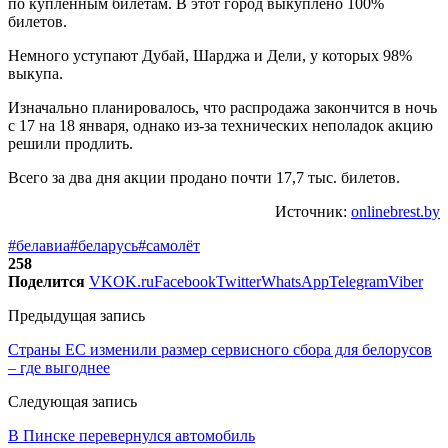
по купленным билетам. В этот город выкуплено 100%
билетов.
Немного уступают Дубай, Шарджа и Дели, у которых 98%
выкупа.
Изначально планировалось, что распродажа закончится в ночь
с 17 на 18 января, однако из-за технических неполадок акцию
решили продлить.
Всего за два дня акции продано почти 17,7 тыс. билетов.
Источник:
onlinebrest.by
#белавиа
#беларусь
#самолёт
258
Поделится
VK
OK.ru
Facebook
Twitter
WhatsApp
Telegram
Viber
Предыдущая запись
Страны ЕС изменили размер сервисного сбора для белорусов
– где выгоднее
Следующая запись
В Пинске перевернулся автомобиль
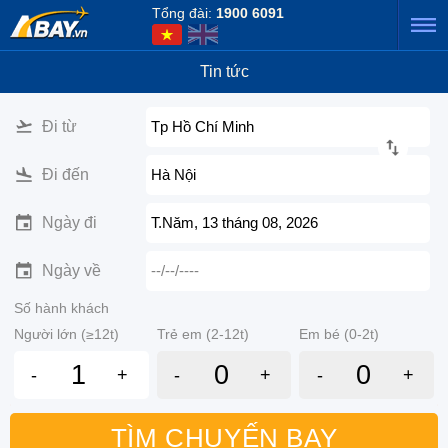
Tổng đài:
1900 6091
Tin tức
Đi từ
Tp Hồ Chí Minh
Đi đến
Hà Nội
Ngày đi
T.Năm, 13 tháng 08, 2026
Ngày về
--/--/----
Số hành khách
Người lớn (≥12t)
Trẻ em (2-12t)
Em bé (0-2t)
-
+
-
+
-
+
TÌM CHUYẾN BAY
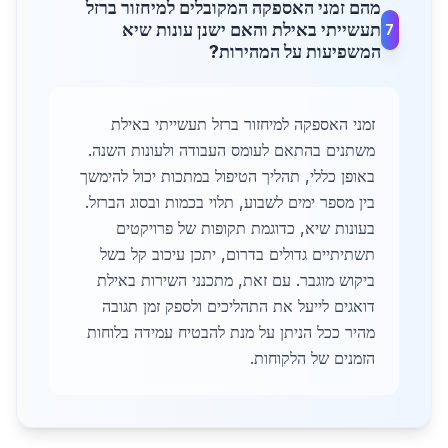
מהם זמני האספקה המקובלים למיחזור ברזל
תעשייתי באילת והאם ישנן עונות שיא
7
המשפיעות על המהירות?
זמני האספקה למיחזור ברזל תעשייתי באילת
משתנים בהתאם לעומס העבודה ולעונות השנה.
באופן כללי, תהליך הטיפול במתכות יכול להימשך
בין מספר ימים לשבוע, תלוי בכמות ובסוג הברזל.
בעונות שיא, כדוגמת תקופות של פרויקטים
תשתיתיים גדולים בדרום, יתכן עיכוב קל בשל
ביקוש מוגבר. עם זאת, מתכנני השירות באילת
דואגים לייעל את התהליכים ולספק זמן תגובה
מהיר ככל הניתן על מנת להבטיח עמידה בלוחות
הזמנים של הלקוחות.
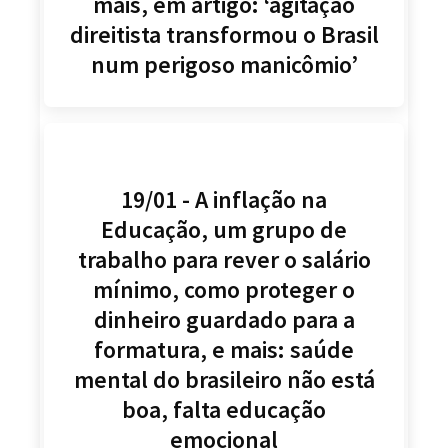
mais, em artigo: ‘agitação
direitista transformou o Brasil
num perigoso manicômio’
19/01 - A inflação na
Educação, um grupo de
trabalho para rever o salário
mínimo, como proteger o
dinheiro guardado para a
formatura, e mais: saúde
mental do brasileiro não está
boa, falta educação
emocional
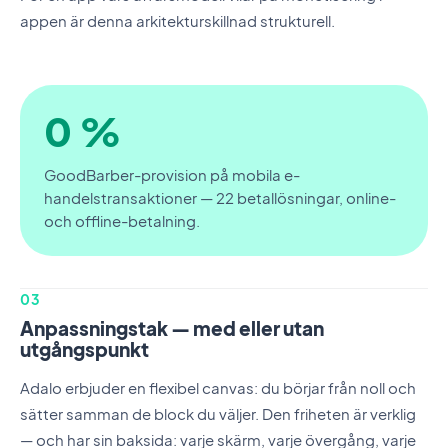
appen är denna arkitekturskillnad strukturell.
0 %
GoodBarber-provision på mobila e-
handelstransaktioner — 22 betallösningar, online-
och offline-betalning.
03
Anpassningstak — med eller utan
utgångspunkt
Adalo erbjuder en flexibel canvas: du börjar från noll och
sätter samman de block du väljer. Den friheten är verklig
— och har sin baksida: varje skärm, varje övergång, varje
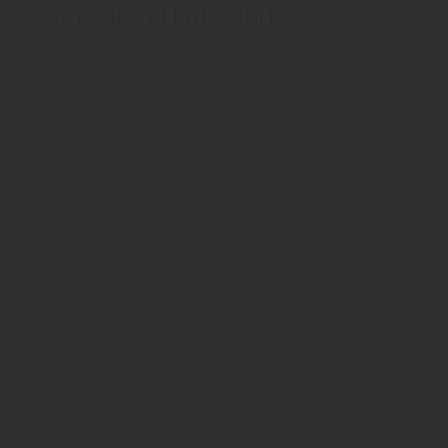
aus dem Haus sind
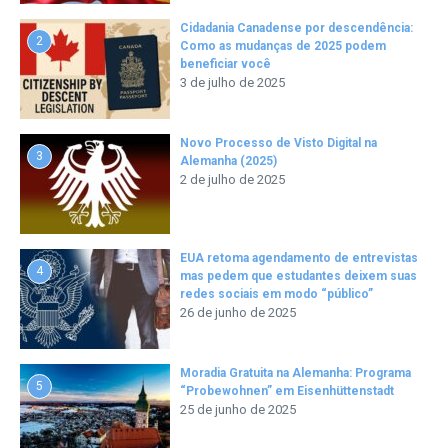
Cidadania Canadense por descendência:
2
Como as mudanças de 2025 podem
beneficiar você
3 de julho de 2025
Novo Processo de Visto Digital na
3
Alemanha (2025)
2 de julho de 2025
EUA retoma agendamento de entrevistas
4
mas pedem que estudantes deixem suas
redes sociais em modo “público”
26 de junho de 2025
Moradia Gratuita na Alemanha: Programa
5
“Probewohnen” em Eisenhüttenstadt
25 de junho de 2025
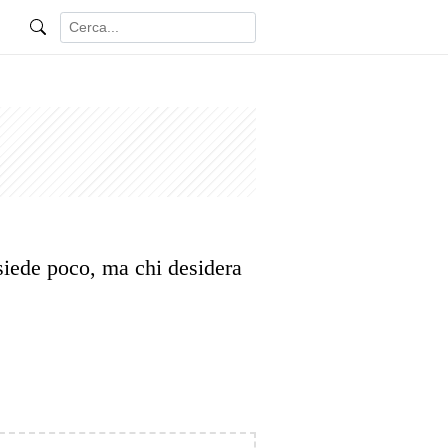
siede poco, ma chi desidera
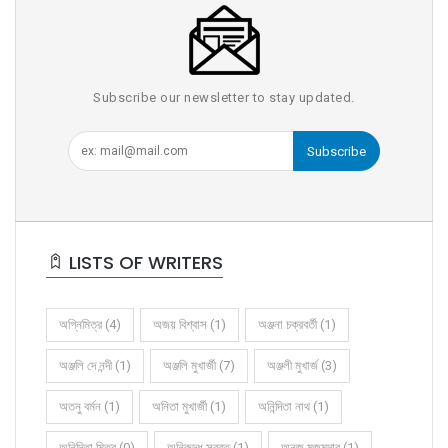
Subscribe our newsletter to stay updated.
Subscribe
LISTS OF WRITERS
অগ্নিমিত্র (4)
অজয় বিশ্বাস (1)
অঞ্জনা চক্রবর্তী (1)
অঞ্জলি দে নন্দী (1)
অঞ্জলি মুখার্জী (7)
অঞ্জলী মুখার্জ (3)
অতনু বর্মন (1)
অনিতা মুখার্জী (1)
অনিন্দিতা নাথ (1)
অনিন্দিতা মিত্র (0)
অনিরুদ্ধ সুব্রত (1)
অনুজ মজুমদার (1)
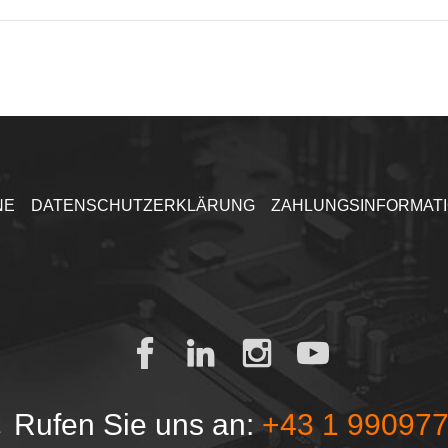
NE
DATENSCHUTZERKLÄRUNG
ZAHLUNGSINFORMAT
Rufen Sie uns an:
+43 1 99097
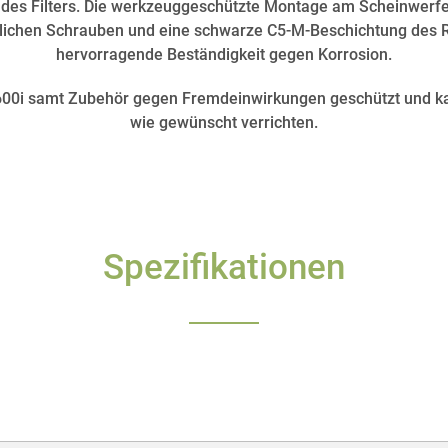
 des Filters. Die werkzeuggeschützte Montage am Scheinwerfe
lichen Schrauben und eine schwarze C5-M-Beschichtung des R
hervorragende Beständigkeit gegen Korrosion.
600i samt Zubehör gegen Fremdeinwirkungen geschützt und ka
wie gewünscht verrichten.
Spezifikationen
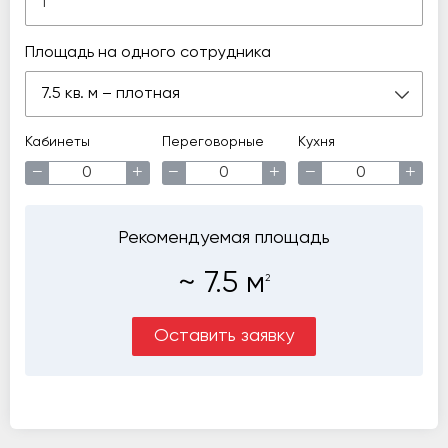
Площадь на одного сотрудника
7.5 кв. м – плотная
Кабинеты
Переговорные
Кухня
−
+
−
+
−
+
Рекомендуемая площадь
~
7.5
м
2
Оставить заявку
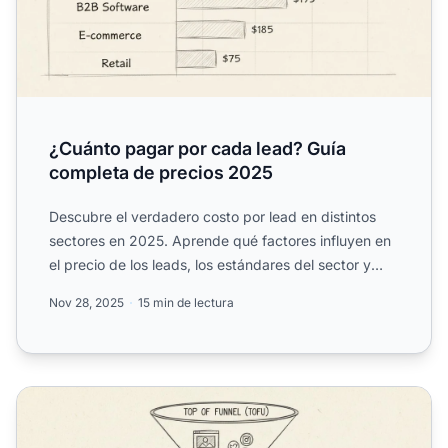
¿Cuánto pagar por cada lead? Guía
completa de precios 2025
Descubre el verdadero costo por lead en distintos
sectores en 2025. Aprende qué factores influyen en
el precio de los leads, los estándares del sector y
cómo Po...
Nov 28, 2025
15 min de lectura
¿Cómo puede una empresa conseguir más clientes potenci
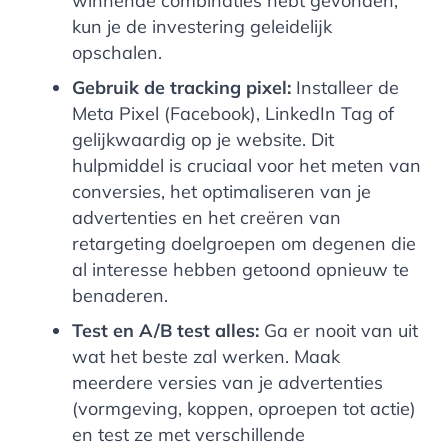
winnende combinaties hebt gevonden,
kun je de investering geleidelijk
opschalen.
Gebruik de tracking pixel:
Installeer de
Meta Pixel (Facebook), LinkedIn Tag of
gelijkwaardig op je website. Dit
hulpmiddel is cruciaal voor het meten van
conversies, het optimaliseren van je
advertenties en het creëren van
retargeting doelgroepen om degenen die
al interesse hebben getoond opnieuw te
benaderen.
Test en A/B test alles:
Ga er nooit van uit
wat het beste zal werken. Maak
meerdere versies van je advertenties
(vormgeving, koppen, oproepen tot actie)
en test ze met verschillende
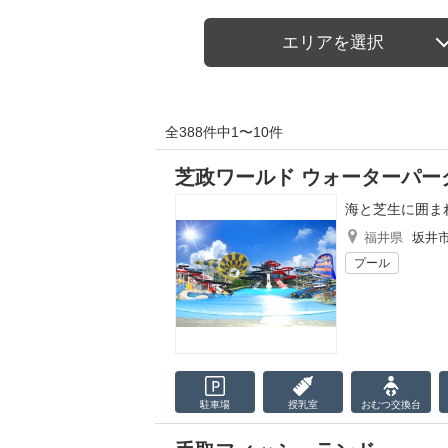
エリアを選択
全388件中1〜10件
芝政ワールド ウォーターパー
海と芝生に囲ま
福井県
坂井
プール
駐車場
授乳室
おむつ
交換台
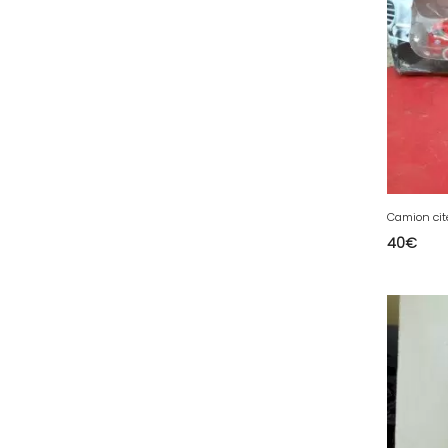
78 - Versailles (49
)
79 - Niort (11
)
80 - Amiens (214
)
81 - Albi (7
)
82 - Montauban (644
)
83 - Toulon (26
)
84 - Avignon (36
)
Camion cit
40
€
85 - La-Roche-sur-Yon (1220
)
86 - Poitiers (151
)
87 - Limoges (21
)
88 - Epinal (18
)
89 - Auxerre (185
)
91 - Evry (2035
)
92 - Nanterre (268
)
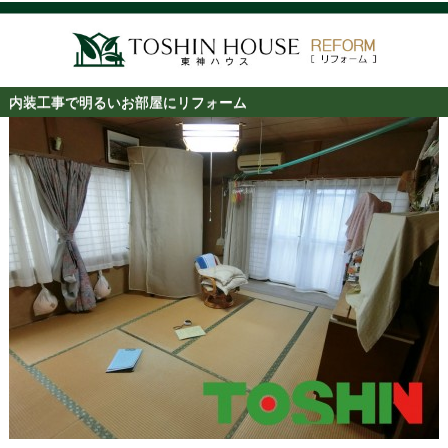
内装工事で明るいお部屋にリフォーム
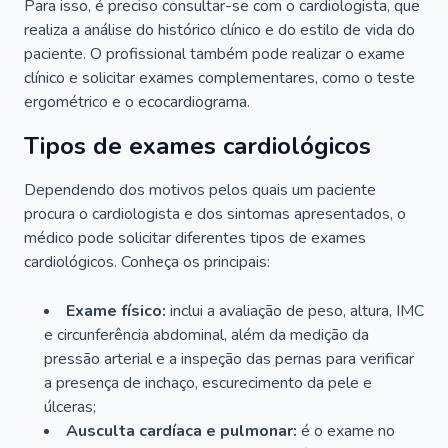
Para isso, é preciso consultar-se com o cardiologista, que
realiza a análise do histórico clínico e do estilo de vida do
paciente. O profissional também pode realizar o exame
clínico e solicitar exames complementares, como o teste
ergométrico e o ecocardiograma.
Tipos de exames cardiológicos
Dependendo dos motivos pelos quais um paciente
procura o cardiologista e dos sintomas apresentados, o
médico pode solicitar diferentes tipos de exames
cardiológicos. Conheça os principais:
Exame físico:
inclui a avaliação de peso, altura, IMC
e circunferência abdominal, além da medição da
pressão arterial e a inspeção das pernas para verificar
a presença de inchaço, escurecimento da pele e
úlceras;
Ausculta cardíaca e pulmonar:
é o exame no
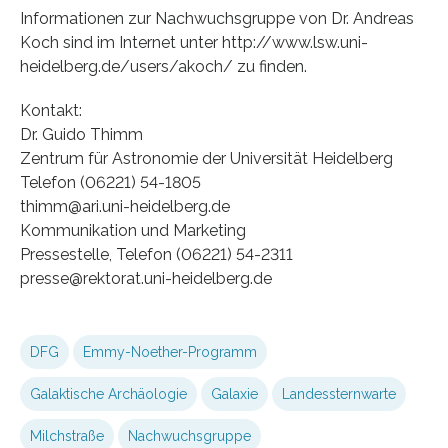
Informationen zur Nachwuchsgruppe von Dr. Andreas
Koch sind im Internet unter http://www.lsw.uni-
heidelberg.de/users/akoch/ zu finden.
Kontakt:
Dr. Guido Thimm
Zentrum für Astronomie der Universität Heidelberg
Telefon (06221) 54-1805
thimm@ari.uni-heidelberg.de
Kommunikation und Marketing
Pressestelle, Telefon (06221) 54-2311
presse@rektorat.uni-heidelberg.de
DFG
Emmy-Noether-Programm
Galaktische Archäologie
Galaxie
Landessternwarte
Milchstraße
Nachwuchsgruppe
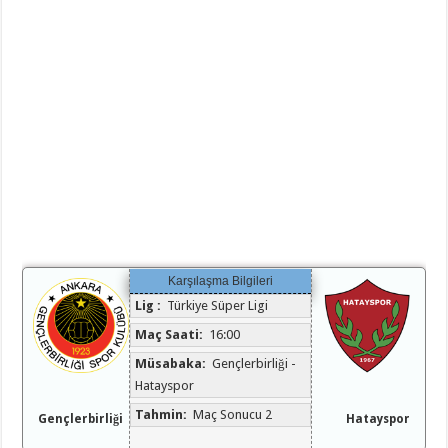
Karşılaşma Bilgileri
Lig :
Türkiye Süper Ligi
Maç Saati:
16:00
Müsabaka:
Gençlerbirliği -
Hatayspor
Tahmin:
Maç Sonucu 2
Gençlerbirliği
Hatayspor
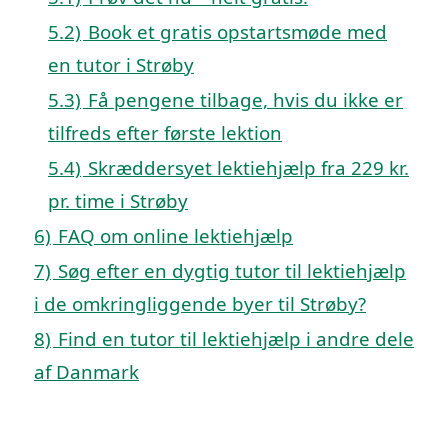
5.2)
Book et gratis opstartsmøde med
en tutor i Strøby
5.3)
Få pengene tilbage, hvis du ikke er
tilfreds efter første lektion
5.4)
Skræddersyet lektiehjælp fra 229 kr.
pr. time i Strøby
6)
FAQ om online lektiehjælp
7)
Søg efter en dygtig tutor til lektiehjælp
i de omkringliggende byer til Strøby?
8)
Find en tutor til lektiehjælp i andre dele
af Danmark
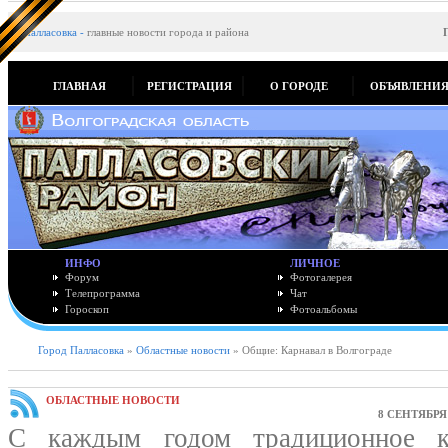
Палласовка
-
главные новости города и района
ГЛАВНАЯ
РЕГИСТРАЦИЯ
О ГОРОДЕ
ОБЪЯВЛЕНИ
ИНФО
ЛИЧНОЕ
Форум
Фотогалерея
Телепрограмма
Чат
Гороскоп
Фотоальбомы
Город Палласовка
»
Областные новости
» Общие: Карнавал в Волгограде
ОБЛАСТНЫЕ НОВОСТИ
8 СЕНТЯБРЯ 
С каждым годом традиционное к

> Activity
Tally how many lines of the listing above include the string "האספקה", and report that figure by itself.

> Response area
2